É preciso levar em consideração que essa modalidade de ensino teve início como uma alternativa para lugares onde o acesso à educação era impossibilitado através dos meios tradicionais, como no campo e em áreas ribeirinhas. A ampliação da demanda, contudo, faz com que o ensino a distância nem sempre seja ofertado com a devida preocupação em relação à qualidade. No ensino superior, por exemplo, isso deixa muito a desejar no quesito principal, que é a garantia de excelência através do tripé do ensino x pesquisa x extensão. Já no caso da educação básica, independentemente de acontecer no setor privado ou na rede pública, isso trará consequências estruturais, com o desmonte da docência, da inclusão e da educação como política social.

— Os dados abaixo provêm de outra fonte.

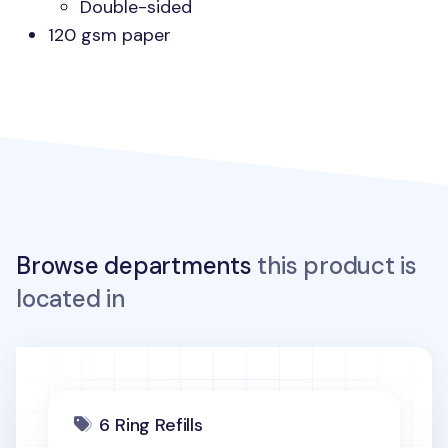
Double-sided
120 gsm paper
Browse departments
this product is
located in
6 Ring Refills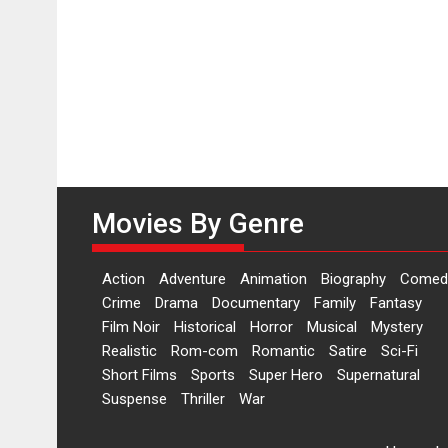
Movies By Genre
Action
Adventure
Animation
Biography
Comed
Crime
Drama
Documentary
Family
Fantasy
Film Noir
Historical
Horror
Musical
Mystery
Realistic
Rom-com
Romantic
Satire
Sci-Fi
Short Films
Sports
Super Hero
Supernatural
Suspense
Thriller
War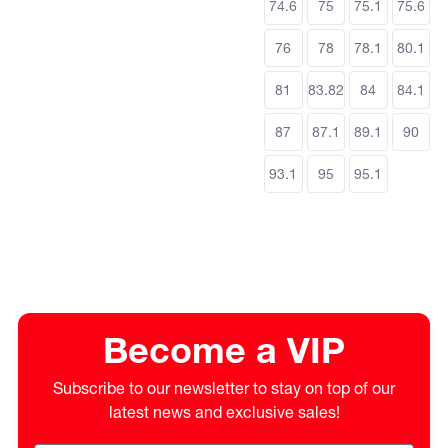
74.6
75
75.1
75.6
76
78
78.1
80.1
81
83.82
84
84.1
87
87.1
89.1
90
93.1
95
95.1
Become a VIP
Subscribe to our newsletter to stay on top of our
latest news and exclusive sales!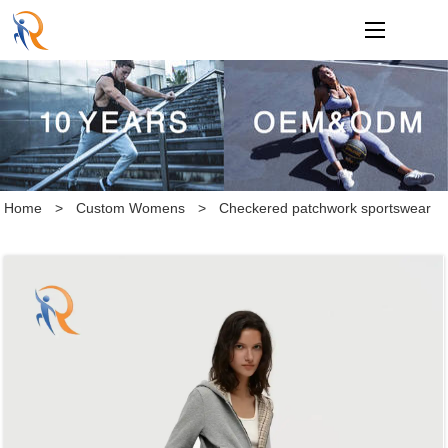
loading
Home
>
Custom Womens
>
Checkered patchwork sportswear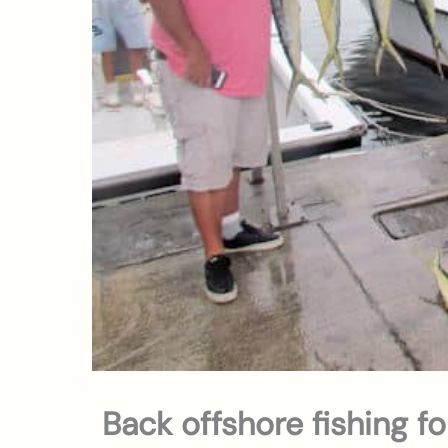
Back offshore fishing f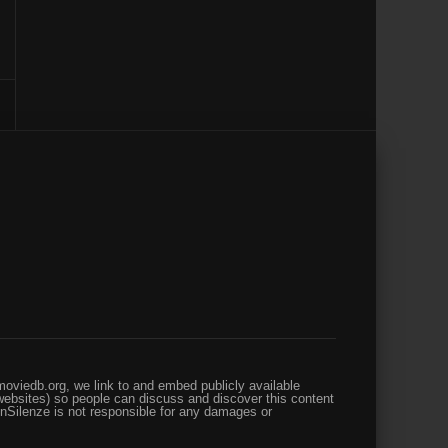
oviedb.org, we link to and embed publicly available
websites) so people can discuss and discover this content
enSilenze is not responsible for any damages or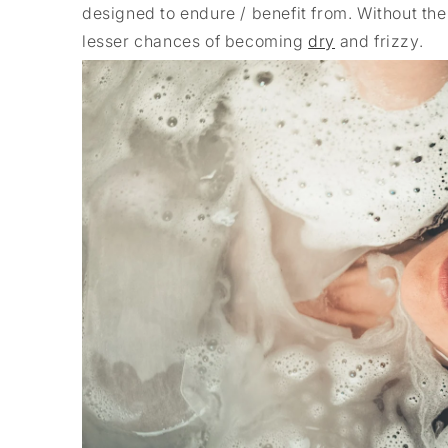
designed to endure / benefit from. Without the
lesser chances of becoming
dry
and frizzy.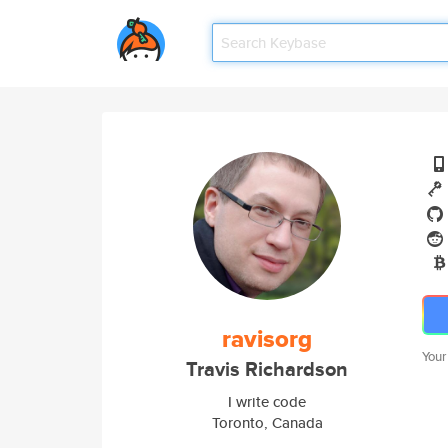
ravisorg
Your
Travis Richardson
I write code
Toronto, Canada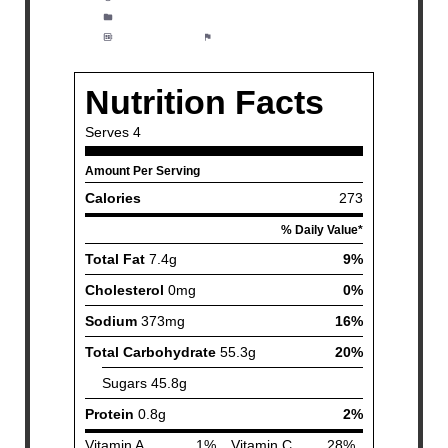
Category:
Appetizer, Lunch, Dinner
Method:
Easy
Cuisine:
Fish and Seafood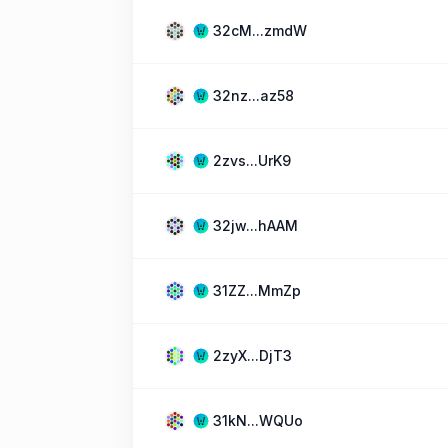
32cM...zmdW
32nz...az58
2zvs...UrK9
32jw...hAAM
31ZZ...MmZp
2zyX...DjT3
31kN...WQUo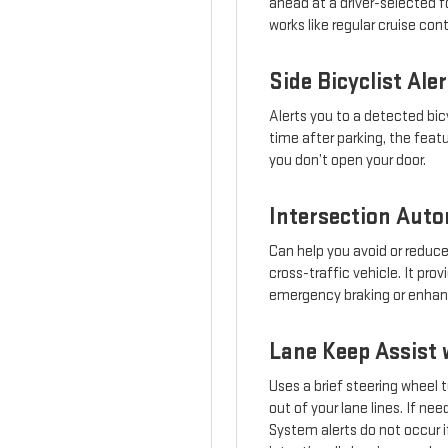
ahead at a driver-selected fo
works like regular cruise con
Side Bicyclist Aler
Alerts you to a detected bicy
time after parking, the feat
you don’t open your door.
Intersection Aut
Can help you avoid or reduce
cross-traffic vehicle. It pr
emergency braking or enhance
Lane Keep Assist 
Uses a brief steering wheel t
out of your lane lines. If n
System alerts do not occur if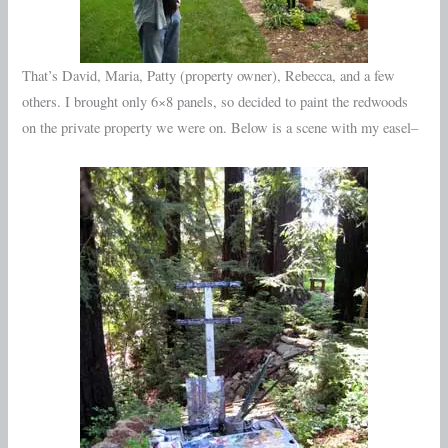
That’s David, Maria, Patty (property owner), Rebecca, and a few
others. I brought only 6×8 panels, so decided to paint the redwoods
on the private property we were on. Below is a scene with my easel–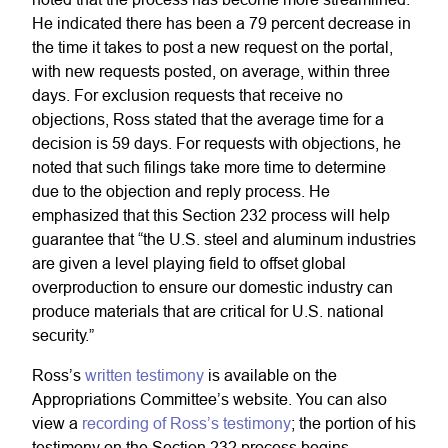
He indicated there has been a 79 percent decrease in
the time it takes to post a new request on the portal,
with new requests posted, on average, within three
days. For exclusion requests that receive no
objections, Ross stated that the average time for a
decision is 59 days. For requests with objections, he
noted that such filings take more time to determine
due to the objection and reply process. He
emphasized that this Section 232 process will help
guarantee that “the U.S. steel and aluminum industries
are given a level playing field to offset global
overproduction to ensure our domestic industry can
produce materials that are critical for U.S. national
security.”
Ross’s
written testimony
is available on the
Appropriations Committee’s website. You can also
view a
recording of Ross’s testimony
; the portion of his
testimony on the Section 232 process begins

Um dos efeitos será, em pouco tempo, o escoamento de dinheiro público para a inciativa privada e um abismo social e meritocrático a ser enfrentado. Isso pode vir por parte de emendas à PEC do Novo Fundeb, que, caso sejam aprovadas, podem retirar o dispositivo regulador e permitir o uso do dinheiro público para financiar o ensino através de instituições com ou sem fins lucrativos. Tal emenda, proposta pelo deputado Tiago Mitraud (Novo-MG), casa-se com os interesses mercantis da compra de programas e plataformas digitais de grandes empresários, como já se apresentam a Fundação Lemann e a Imaginable Future; empresários que olham a educação pelo ponto de vista da especulação financeira e do lucro, na lógica do mercado.
Uma das propostas da Fundação Lemann para a rede pública consiste em viabilizar a educação a distância a partir do uso de celulares e em parceria com as operadoras de banda larga e serviços móveis. Lemann incentiva o uso da plataforma Khan Academy, que é financiada pela fundação. A articulação é feita também com outras organizações, como o Instituto Natura, a Fundação Itaú Social, a Fundação Roberto Marinho e o Instituto Unibanco. O que está em xeque nessa grande estratégia privatista para a educação pública é a entrada das grandes empresas num mercado que corresponde a 80% de matrículas da educação básica, que hoje se configuram na rede pública de ensino, com mais de 45 milhões de estudantes e cerca de 5 milhões de professores. Usando exatamente a mesma lógica do mercado, que se apropriou hoje de aproximadamente 80% do ensino superior do país, grandes grupos econômicos, como o caso da Kroton/Anhanguera (atual Cogna), já se preparam para entrar de forma competitiva no mercado de EaD para educação básica.
O que isso significa? Baixo custo para instituições de ensino privadas, que podem gerir com menos investimentos a contratação de professores para ministrar as aulas on-line e substituí-los pelo famosos “tutores”, como já ocorre na EaD no ensino superior. Na rede pública, a oferta deve passar pelos mesmos moldes, diminuindo a necessidade inclusive da contratação via concurso público. Você já se deu conta de que uma aula programada poderia atender toda uma rede de ensino, ministrada por apenas um professor? Você já pensou, professor/a, que o real motivo de as entidades educacionais e sindicatos estarem alertando para o que está sendo colocado neste momento de excepcionalidade é o retrato de uma política educacional privatista para o próximo período?
Romantizar o trabalho remoto ou a EaD para a educação básica não é o caminho!
Por anos a fio as professoras da educação básica — com ênfase principalmente na educação infantil e no ensino fundamental I — carregaram o estigma da “tia”, no sentido maternal da palavra. Foi necessária uma longa discussão no âmbito da academia, dos pensadores e dos trabalhadores da educação para considerar que o ato pedagógico era antagônico às obrigações familiares. Houve de se reforçar que a escola não era a extensão da casa e que as distinções objetivas nos davam a chancela para ter uma relação de autonomia e de construção crítica do fazer e do ato pedagógico, alicerçado por um pensamento emancipador e libertário a ser promovido junto ao educando.
Nessa caminhada, é imprescindível destacar que as professoras da educação infantil e do ensino fundamental I, sempre com seus materiais ultracoloridos, EVAs, canetinhas, carimbos, moldes, trilhas sonoras próprias, foram relativamente complacentes com todas as demandas impostas, desde as imensuráveis festinhas — das noites de pijama às festas juninas; das comemorações para os dias das mães e dos pais até o encerramento do ano letivo — até a confecção de painéis, cartões de Páscoa, Natal, dia do estudante, volta às aulas, término das aulas, sempre munidas de uma disposição e criatividade aguçadas pela demanda.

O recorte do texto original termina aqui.